Aim of the exercise:
Can you find the lines of the listing that include "click" and copy every one?

Data for this task:
———
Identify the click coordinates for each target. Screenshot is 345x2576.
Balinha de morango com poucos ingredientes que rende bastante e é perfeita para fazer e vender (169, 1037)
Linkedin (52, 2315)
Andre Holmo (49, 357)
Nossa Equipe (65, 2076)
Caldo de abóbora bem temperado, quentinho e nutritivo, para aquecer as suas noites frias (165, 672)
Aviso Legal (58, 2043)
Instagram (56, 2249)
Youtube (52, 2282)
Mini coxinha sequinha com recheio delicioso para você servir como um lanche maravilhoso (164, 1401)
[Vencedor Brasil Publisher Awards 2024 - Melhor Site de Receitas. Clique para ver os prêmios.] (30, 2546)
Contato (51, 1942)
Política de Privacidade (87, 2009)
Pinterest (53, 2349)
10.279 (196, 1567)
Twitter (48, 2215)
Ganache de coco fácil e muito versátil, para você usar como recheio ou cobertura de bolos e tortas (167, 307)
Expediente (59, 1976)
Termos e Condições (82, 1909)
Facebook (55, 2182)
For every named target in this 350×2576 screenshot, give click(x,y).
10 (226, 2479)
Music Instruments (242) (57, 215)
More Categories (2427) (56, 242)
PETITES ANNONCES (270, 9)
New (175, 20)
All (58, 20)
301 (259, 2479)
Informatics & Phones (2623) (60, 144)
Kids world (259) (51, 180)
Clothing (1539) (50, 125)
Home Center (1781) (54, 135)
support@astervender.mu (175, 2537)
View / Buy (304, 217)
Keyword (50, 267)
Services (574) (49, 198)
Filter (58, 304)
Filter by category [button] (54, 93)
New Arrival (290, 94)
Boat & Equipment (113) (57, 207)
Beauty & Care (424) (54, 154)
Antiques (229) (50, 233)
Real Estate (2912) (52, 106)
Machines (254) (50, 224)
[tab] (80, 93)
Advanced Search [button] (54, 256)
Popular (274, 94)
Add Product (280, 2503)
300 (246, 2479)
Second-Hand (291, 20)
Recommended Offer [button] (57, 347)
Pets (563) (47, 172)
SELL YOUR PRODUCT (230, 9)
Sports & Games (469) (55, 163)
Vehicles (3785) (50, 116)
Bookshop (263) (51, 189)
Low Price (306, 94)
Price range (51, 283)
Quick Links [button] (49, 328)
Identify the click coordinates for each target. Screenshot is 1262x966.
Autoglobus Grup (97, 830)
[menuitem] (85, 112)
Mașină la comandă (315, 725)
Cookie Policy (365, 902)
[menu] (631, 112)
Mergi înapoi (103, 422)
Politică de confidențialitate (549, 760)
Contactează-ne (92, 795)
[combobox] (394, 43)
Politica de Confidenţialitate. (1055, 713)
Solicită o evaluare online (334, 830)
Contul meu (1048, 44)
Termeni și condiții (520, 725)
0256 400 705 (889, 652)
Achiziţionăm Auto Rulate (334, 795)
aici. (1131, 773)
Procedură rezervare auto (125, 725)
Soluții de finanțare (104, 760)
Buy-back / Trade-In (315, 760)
———
Output for this task:
Identify the click coordinates for each target. Screenshot is 345x2576.
For every named target in this 350×2576 screenshot, give click(x,y).
Identify the click coordinates for each target. Screenshot is 1262x966.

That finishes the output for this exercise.